Remembering Evergreen - Memories Letters
 

 

DALE DUCOTE  CLASS OF 1941

MEMORIES OF EVERGREEN

July 12, 2007

I started the first grade at Evergreen High School in 1930 and graduated in 1941. I remember the first day of school. My mother prepared my lunch and my father brought me to school. At noon, my father came to check on me and found me crying and my lunch still in the lunch box. I was very upset being away from my home. My father got me to eat my lunch and then left. I made out OK the rest of the day.

When I was in the second grade, my parents, Donat S. Ducote and Lilly Rogers Ducote moved to Bay Hills. I rode the school bus which was driven by Mr. Tom Guillot, to school the rest of my school days. I remember that some of my teachers were Mrs. McNabb, Miss Addie Robinson, Miss Sue Goudeau, Mr. Marvin Tanner in the elementary grades and Mr. Milton Stokes, Mr. Wilton Juneau, Mr. Ashton Pettijean and Mr. Sam Jeansonne in high school. I don’t remember the other teachers that taught me. I remember that in high school, the girls took Home Ec and the boys took Agriculture.

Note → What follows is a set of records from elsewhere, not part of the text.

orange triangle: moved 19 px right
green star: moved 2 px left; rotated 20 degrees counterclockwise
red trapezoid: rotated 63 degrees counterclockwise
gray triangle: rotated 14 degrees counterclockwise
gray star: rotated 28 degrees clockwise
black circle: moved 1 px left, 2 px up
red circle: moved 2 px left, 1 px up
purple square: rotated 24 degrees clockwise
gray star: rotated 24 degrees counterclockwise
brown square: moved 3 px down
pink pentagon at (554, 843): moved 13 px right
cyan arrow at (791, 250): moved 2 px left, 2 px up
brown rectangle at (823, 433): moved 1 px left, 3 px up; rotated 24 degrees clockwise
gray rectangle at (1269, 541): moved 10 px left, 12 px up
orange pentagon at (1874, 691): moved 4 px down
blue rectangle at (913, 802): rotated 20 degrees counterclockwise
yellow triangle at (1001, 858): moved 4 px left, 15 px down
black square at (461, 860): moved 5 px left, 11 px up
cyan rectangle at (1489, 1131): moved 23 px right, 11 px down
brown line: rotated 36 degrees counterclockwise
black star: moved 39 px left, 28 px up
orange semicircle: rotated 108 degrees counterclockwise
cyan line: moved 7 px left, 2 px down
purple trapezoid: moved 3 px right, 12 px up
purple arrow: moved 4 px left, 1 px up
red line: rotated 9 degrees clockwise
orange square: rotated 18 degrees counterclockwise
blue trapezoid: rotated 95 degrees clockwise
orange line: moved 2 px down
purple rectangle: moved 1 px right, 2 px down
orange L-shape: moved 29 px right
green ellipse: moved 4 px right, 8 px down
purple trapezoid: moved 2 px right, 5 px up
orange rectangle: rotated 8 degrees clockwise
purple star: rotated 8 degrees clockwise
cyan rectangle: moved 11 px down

My classmates in 1941 were Sybil Merchant, Gloria Rabalais, Frank Lena, Barbara Pearce, Mabel Chenevert, Illy Marcotte, Lucille Jones, Annie Adonia West, Annie Mae Ducote, Dorothy Ducote, Frank Henski, John Jeter Wright and Charles O’Brien. The principal was Mr. A. J. Smith.

I remember playing basketball and softball during high school and going to other schools in Avoyelles Parish to play games and how much fun that I had.

I remember the stores in Evergreen were owned by Ford Robert, Ned Tanner, S. L. Campbell, Tom Fisher and Mr. Escude.

I remember the churches in Evergreen were the Bayou Rouge Baptist Church, Evergreen Methodist Church and the Church of the Little Flower Catholic Church.

My first job was in Evergreen. After I graduated in 1941, I worked for Robert Tanner who had purchased the store that Mr. S. L. Campbell had owned for many years. I rode my horse three miles from Bay Hills and worked from 6 AM to 6 PM six days a week for $15 a week. I clerked in the store, selling groceries and dry goods, cut meat and pumped gas. Sometime in 1942, I quit my job to work as a carpenter’s helper in the Army Camps that were being built in Central Louisiana. In 1943, I worked as a pipe fitter helper at plants in Baton Rouge until I was drafted in June 1943. I served three years in the Navy during World War II. Upon discharge from the Navy in 1946, I enrolled in LSU and graduated in 1950 with a degree in Business and a major in Accounting. I worked for companies in Baton Rouge until I retired in 1983. I wrote this memoir on July 12, 2007.